## WHAT TO DO:
When you reach the line with "the start; otherwise, is it really the", start repeating the lines exactly and keep going to the end of the records, but drop every picture.

+++ RECORDS FOR THE EXERCISE +++

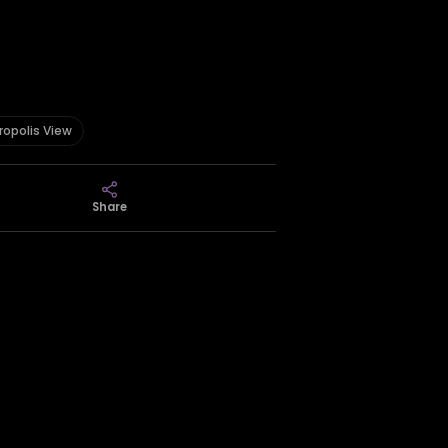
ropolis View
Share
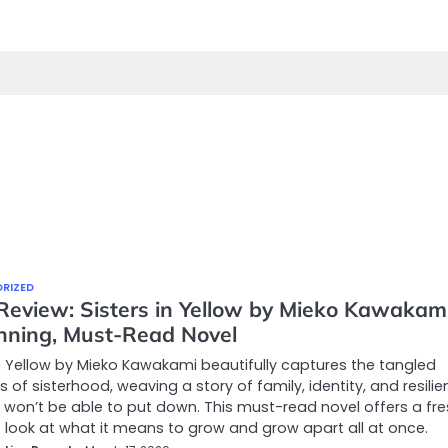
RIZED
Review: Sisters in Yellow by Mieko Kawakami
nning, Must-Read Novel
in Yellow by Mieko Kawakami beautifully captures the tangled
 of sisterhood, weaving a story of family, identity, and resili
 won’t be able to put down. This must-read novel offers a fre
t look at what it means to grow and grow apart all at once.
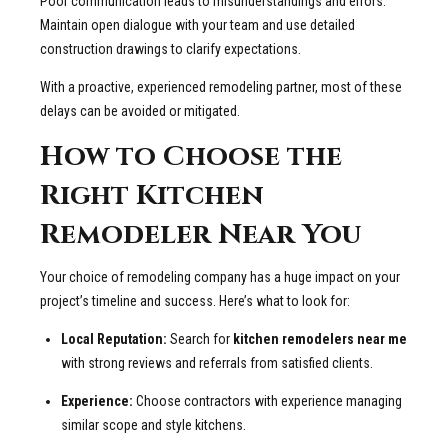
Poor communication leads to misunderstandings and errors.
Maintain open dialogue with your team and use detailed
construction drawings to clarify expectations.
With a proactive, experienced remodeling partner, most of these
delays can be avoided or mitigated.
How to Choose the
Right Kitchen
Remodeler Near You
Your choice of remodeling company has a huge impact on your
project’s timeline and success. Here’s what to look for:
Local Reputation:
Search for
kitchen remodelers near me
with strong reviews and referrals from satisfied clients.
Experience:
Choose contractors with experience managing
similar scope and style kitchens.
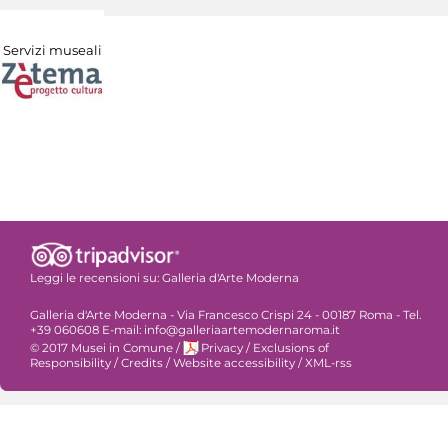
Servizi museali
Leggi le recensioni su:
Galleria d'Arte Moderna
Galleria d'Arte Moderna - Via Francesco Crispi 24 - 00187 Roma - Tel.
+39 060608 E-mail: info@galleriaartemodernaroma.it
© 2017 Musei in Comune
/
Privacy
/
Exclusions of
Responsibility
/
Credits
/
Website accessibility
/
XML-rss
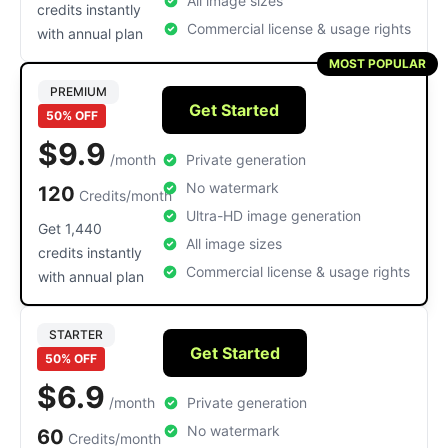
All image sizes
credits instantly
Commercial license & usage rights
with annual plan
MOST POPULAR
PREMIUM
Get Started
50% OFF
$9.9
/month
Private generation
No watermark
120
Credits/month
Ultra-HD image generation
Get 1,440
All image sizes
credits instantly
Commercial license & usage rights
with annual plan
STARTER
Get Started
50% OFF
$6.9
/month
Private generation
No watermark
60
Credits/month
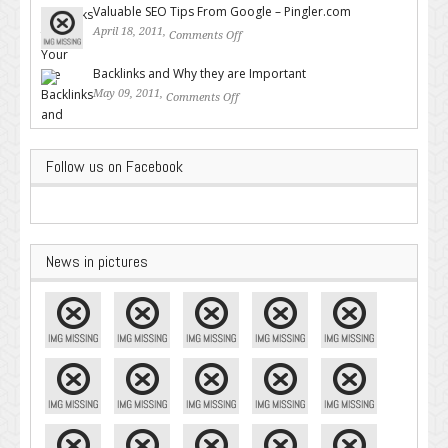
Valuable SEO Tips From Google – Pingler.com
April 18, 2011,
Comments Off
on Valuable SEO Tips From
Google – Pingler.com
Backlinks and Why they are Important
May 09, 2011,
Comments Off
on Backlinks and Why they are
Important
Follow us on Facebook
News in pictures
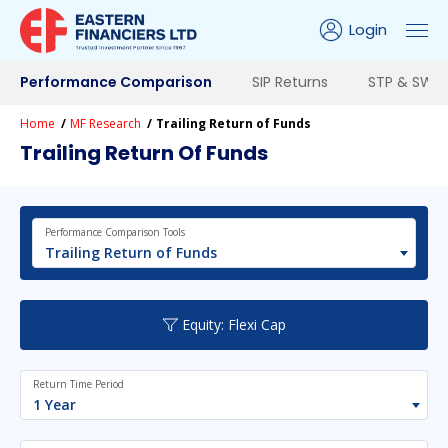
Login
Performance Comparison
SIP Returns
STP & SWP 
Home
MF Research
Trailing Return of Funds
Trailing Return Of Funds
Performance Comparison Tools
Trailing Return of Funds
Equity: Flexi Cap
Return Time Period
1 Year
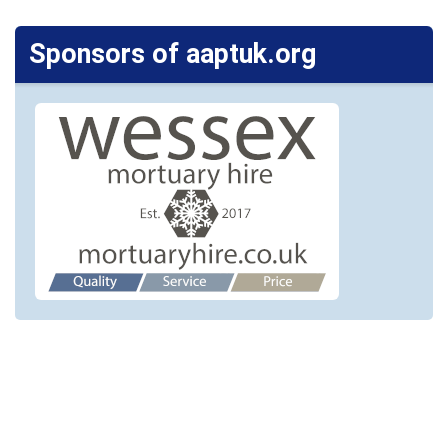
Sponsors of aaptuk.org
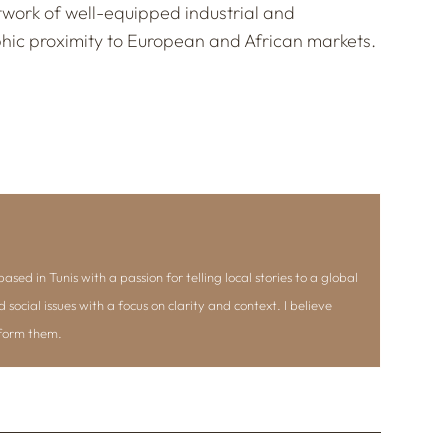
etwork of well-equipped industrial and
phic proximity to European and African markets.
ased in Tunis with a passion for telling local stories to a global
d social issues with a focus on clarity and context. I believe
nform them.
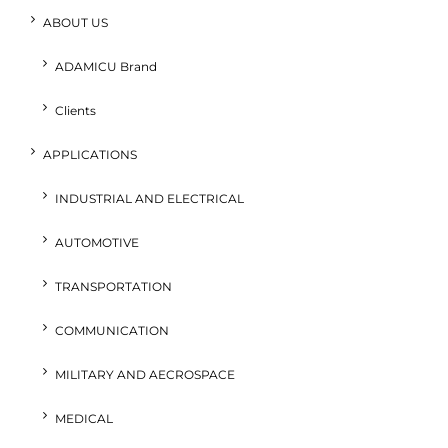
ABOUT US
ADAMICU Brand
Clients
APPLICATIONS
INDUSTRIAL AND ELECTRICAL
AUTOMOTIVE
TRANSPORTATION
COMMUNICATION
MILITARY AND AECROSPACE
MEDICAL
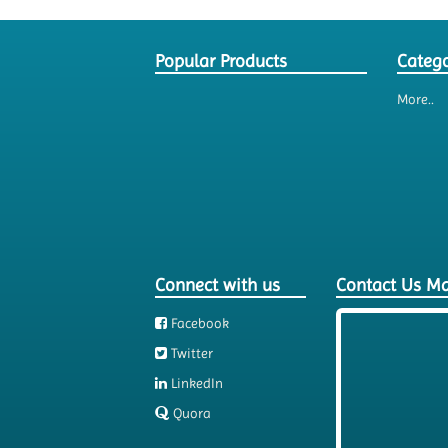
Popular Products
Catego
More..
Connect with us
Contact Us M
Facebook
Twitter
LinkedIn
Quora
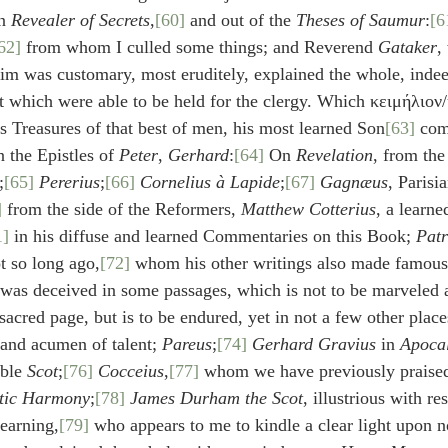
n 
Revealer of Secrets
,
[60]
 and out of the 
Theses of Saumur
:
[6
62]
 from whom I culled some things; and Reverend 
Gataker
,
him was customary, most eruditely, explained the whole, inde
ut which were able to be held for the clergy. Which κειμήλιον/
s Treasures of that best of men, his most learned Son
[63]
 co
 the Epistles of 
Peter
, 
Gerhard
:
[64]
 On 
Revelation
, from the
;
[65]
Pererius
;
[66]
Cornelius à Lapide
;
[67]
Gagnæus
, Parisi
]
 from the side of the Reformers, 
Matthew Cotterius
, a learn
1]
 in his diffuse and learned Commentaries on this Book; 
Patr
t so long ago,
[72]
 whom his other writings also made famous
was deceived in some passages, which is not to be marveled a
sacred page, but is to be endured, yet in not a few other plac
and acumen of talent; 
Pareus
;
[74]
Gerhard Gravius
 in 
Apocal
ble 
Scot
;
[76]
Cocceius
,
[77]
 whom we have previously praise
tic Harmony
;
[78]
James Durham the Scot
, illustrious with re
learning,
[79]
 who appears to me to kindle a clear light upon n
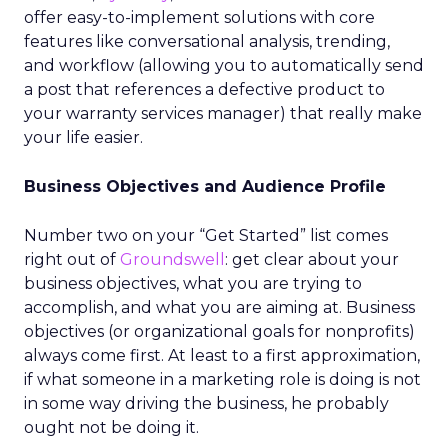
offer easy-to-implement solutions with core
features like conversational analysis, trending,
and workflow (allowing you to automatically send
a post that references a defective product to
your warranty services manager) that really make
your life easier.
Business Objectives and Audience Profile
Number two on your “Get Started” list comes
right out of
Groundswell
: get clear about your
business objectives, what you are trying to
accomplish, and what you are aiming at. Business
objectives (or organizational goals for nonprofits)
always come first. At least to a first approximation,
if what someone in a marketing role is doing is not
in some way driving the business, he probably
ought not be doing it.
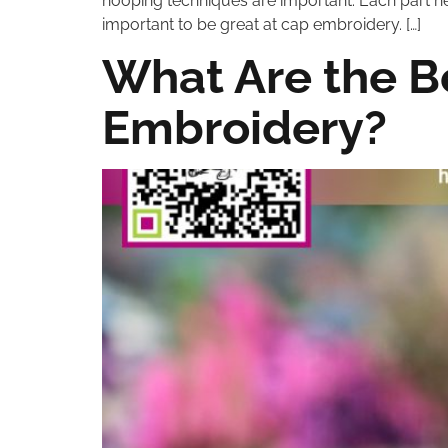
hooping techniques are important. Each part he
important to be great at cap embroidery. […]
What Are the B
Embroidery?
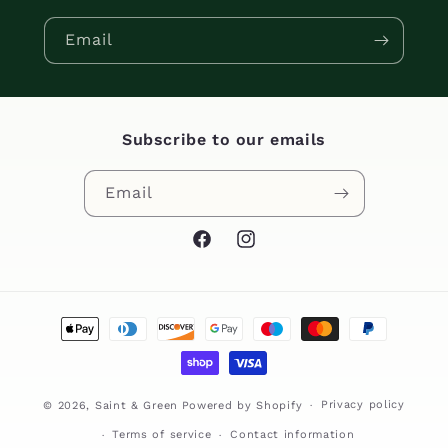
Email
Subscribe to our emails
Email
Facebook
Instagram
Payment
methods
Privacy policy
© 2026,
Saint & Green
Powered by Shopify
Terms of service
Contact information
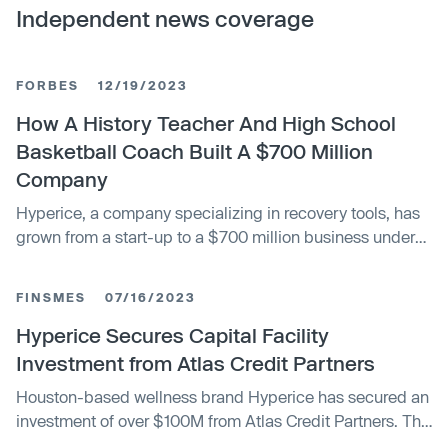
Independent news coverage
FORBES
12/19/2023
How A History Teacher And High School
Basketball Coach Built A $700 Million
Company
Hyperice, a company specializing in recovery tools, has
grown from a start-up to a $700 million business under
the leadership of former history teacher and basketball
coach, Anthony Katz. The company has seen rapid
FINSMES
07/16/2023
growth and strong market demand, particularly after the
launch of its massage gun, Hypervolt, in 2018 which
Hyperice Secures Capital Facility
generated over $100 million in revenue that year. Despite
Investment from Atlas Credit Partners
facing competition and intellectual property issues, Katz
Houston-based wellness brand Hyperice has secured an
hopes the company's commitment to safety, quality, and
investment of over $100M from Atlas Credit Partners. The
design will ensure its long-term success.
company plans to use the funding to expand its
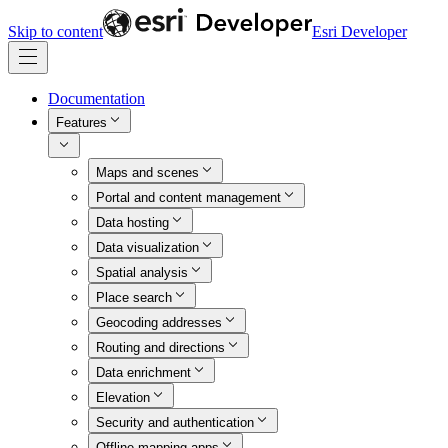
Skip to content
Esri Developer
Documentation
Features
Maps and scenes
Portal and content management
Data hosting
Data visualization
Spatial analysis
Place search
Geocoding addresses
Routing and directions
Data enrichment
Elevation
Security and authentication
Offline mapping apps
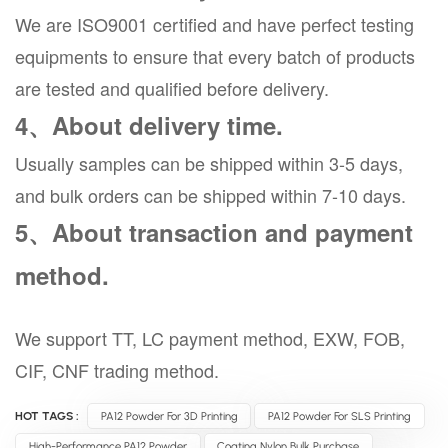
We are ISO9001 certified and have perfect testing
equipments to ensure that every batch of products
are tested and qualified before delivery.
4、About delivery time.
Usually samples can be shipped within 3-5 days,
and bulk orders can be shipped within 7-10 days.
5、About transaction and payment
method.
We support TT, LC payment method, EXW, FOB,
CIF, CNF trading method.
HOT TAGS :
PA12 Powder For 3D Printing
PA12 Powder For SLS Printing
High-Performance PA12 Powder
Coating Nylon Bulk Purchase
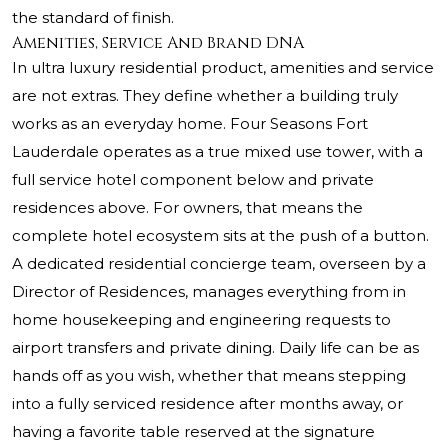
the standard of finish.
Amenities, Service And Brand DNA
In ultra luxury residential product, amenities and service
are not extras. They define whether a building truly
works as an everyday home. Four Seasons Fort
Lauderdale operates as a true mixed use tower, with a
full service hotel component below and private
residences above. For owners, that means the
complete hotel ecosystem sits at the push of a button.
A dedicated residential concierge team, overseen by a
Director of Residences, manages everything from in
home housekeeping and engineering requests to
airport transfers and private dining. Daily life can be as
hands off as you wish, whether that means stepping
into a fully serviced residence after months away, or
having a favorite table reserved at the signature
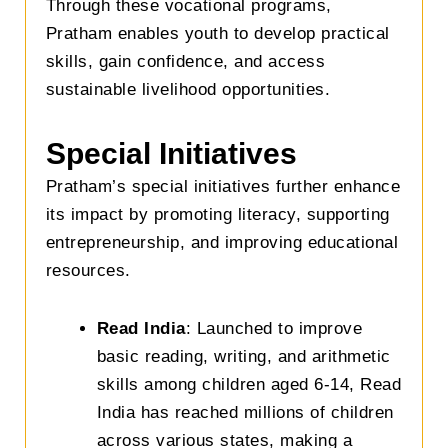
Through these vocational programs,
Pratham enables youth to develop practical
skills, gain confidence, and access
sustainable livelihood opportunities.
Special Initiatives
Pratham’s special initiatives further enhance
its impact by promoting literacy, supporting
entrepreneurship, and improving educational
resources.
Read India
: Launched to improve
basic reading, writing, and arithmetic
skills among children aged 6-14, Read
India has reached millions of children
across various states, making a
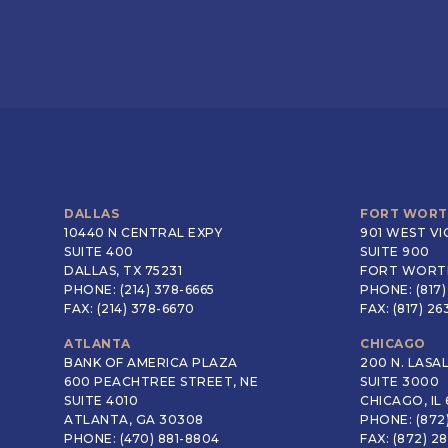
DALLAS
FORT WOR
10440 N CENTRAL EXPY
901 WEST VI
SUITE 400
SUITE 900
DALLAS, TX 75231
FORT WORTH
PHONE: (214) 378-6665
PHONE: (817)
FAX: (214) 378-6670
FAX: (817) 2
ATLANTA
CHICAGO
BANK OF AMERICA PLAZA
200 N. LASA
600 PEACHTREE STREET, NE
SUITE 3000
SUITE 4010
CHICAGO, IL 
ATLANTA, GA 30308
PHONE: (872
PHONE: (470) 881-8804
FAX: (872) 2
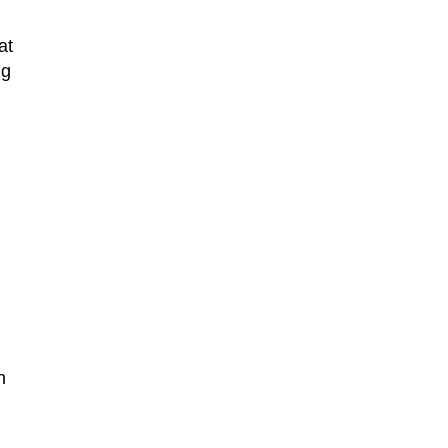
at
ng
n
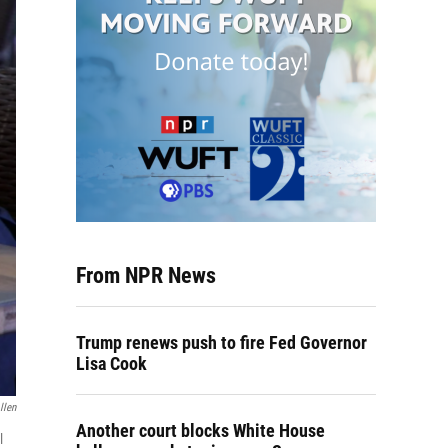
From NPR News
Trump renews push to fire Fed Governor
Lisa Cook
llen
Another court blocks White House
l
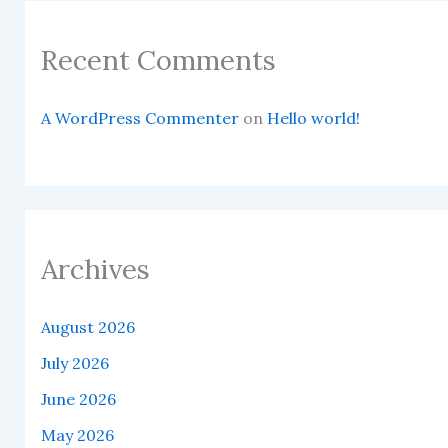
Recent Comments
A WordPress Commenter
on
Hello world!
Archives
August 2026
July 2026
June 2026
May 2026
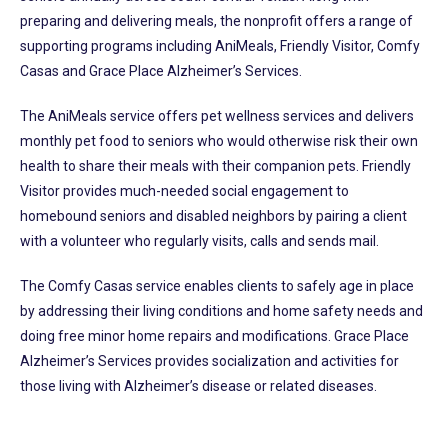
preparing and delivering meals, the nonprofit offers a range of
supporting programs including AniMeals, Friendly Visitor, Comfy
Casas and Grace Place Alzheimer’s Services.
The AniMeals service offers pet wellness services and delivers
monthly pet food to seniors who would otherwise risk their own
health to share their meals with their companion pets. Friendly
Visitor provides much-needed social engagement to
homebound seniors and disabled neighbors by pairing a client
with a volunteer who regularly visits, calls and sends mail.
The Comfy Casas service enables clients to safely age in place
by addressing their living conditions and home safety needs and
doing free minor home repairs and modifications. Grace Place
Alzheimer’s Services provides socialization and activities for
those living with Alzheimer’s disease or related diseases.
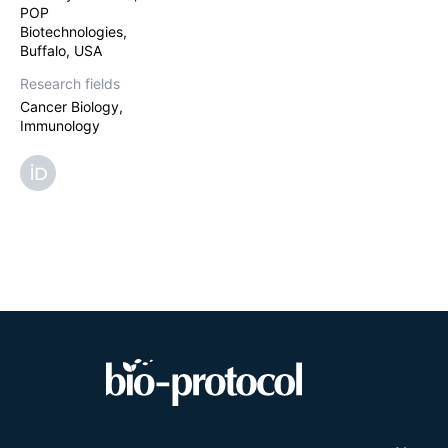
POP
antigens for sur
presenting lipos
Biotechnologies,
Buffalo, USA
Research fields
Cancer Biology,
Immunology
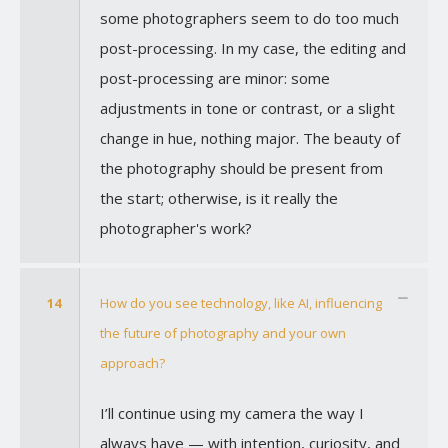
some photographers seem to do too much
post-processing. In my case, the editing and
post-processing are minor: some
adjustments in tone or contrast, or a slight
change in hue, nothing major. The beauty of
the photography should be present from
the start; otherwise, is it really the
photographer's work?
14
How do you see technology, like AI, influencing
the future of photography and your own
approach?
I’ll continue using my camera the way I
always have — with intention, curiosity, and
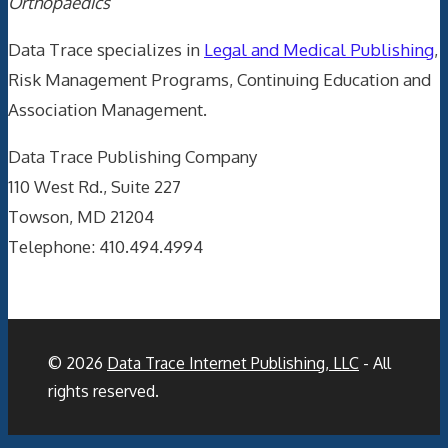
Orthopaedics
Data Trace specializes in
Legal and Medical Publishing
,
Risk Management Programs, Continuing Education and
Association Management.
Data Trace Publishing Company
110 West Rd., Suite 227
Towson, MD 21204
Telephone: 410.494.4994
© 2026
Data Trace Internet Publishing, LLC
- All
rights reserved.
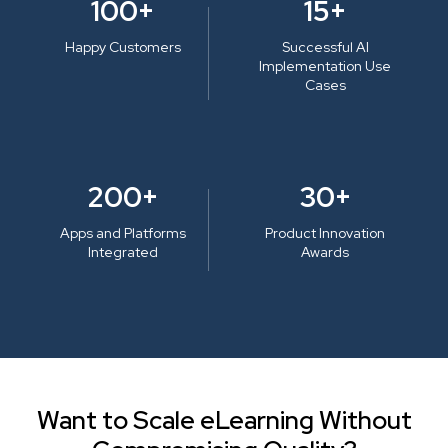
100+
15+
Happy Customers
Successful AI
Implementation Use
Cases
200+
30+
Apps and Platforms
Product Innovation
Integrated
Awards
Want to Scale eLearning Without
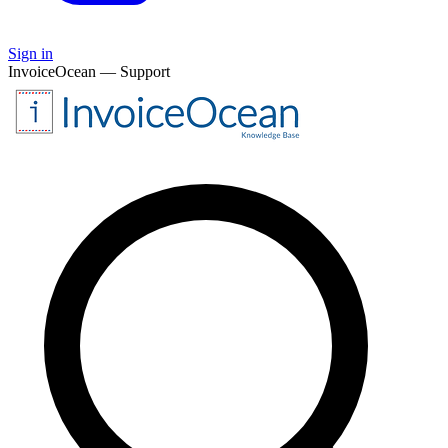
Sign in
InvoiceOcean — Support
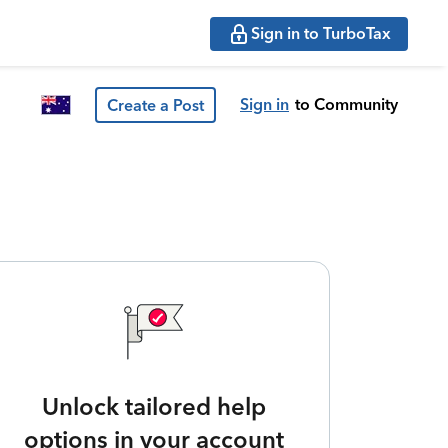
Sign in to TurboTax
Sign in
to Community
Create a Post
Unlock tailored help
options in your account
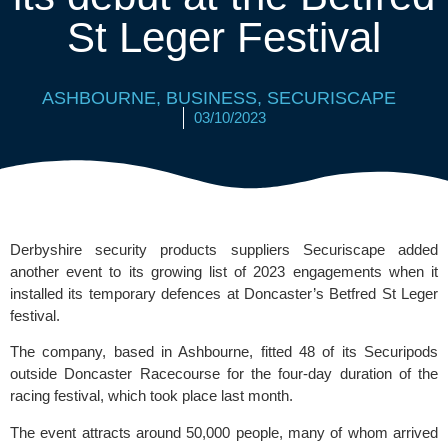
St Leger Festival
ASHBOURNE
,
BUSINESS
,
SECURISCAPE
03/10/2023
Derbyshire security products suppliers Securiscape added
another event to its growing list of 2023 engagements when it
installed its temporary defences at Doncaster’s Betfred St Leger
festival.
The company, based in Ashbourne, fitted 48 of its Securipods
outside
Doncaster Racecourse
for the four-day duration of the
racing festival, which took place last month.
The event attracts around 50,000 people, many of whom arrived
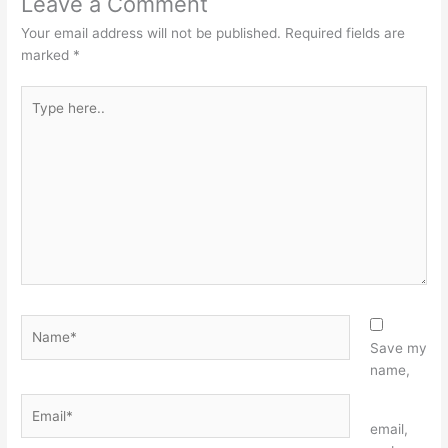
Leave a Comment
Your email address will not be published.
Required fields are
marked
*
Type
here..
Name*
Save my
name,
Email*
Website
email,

+++

## SOLVED PROBLEM:
the start; otherwise, is it really the
photographer's work?
14
How do you see technology, like AI, influencing
the future of photography and your own
approach?
I’ll continue using my camera the way I
always have — with intention, curiosity, and
Orthopaedics
Data Trace specializes in
Legal and Medical Publishing
,
Risk Management Programs, Continuing Education and
Association Management.
Data Trace Publishing Company
110 West Rd., Suite 227
Towson, MD 21204
Telephone: 410.494.4994
© 2026
Data Trace Internet Publishing, LLC
- All
rights reserved.
100+
15+
Happy Customers
Successful AI
Implementation Use
Cases
200+
30+
Apps and Platforms
Product Innovation
Integrated
Awards
Want to Scale eLearning Without
Sign in
InvoiceOcean — Support
Sign in to TurboTax
Sign in
to Community
Create a Post
Unlock tailored help
options in your account
St Leger Festival
ASHBOURNE
,
BUSINESS
,
SECURISCAPE
03/10/2023
Derbyshire security products suppliers Securiscape added
another event to its growing list of 2023 engagements when it
installed its temporary defences at Doncaster’s Betfred St Leger
festival.
The company, based in Ashbourne, fitted 48 of its Securipods
outside
Doncaster Racecourse
for the four-day duration of the
racing festival, which took place last month.
The event attracts around 50,000 people, many of whom arrived
Leave a Comment
Your email address will not be published.
Required fields are
marked
*
Type
here..
Name*
Save my
name,
Email*
Website
email,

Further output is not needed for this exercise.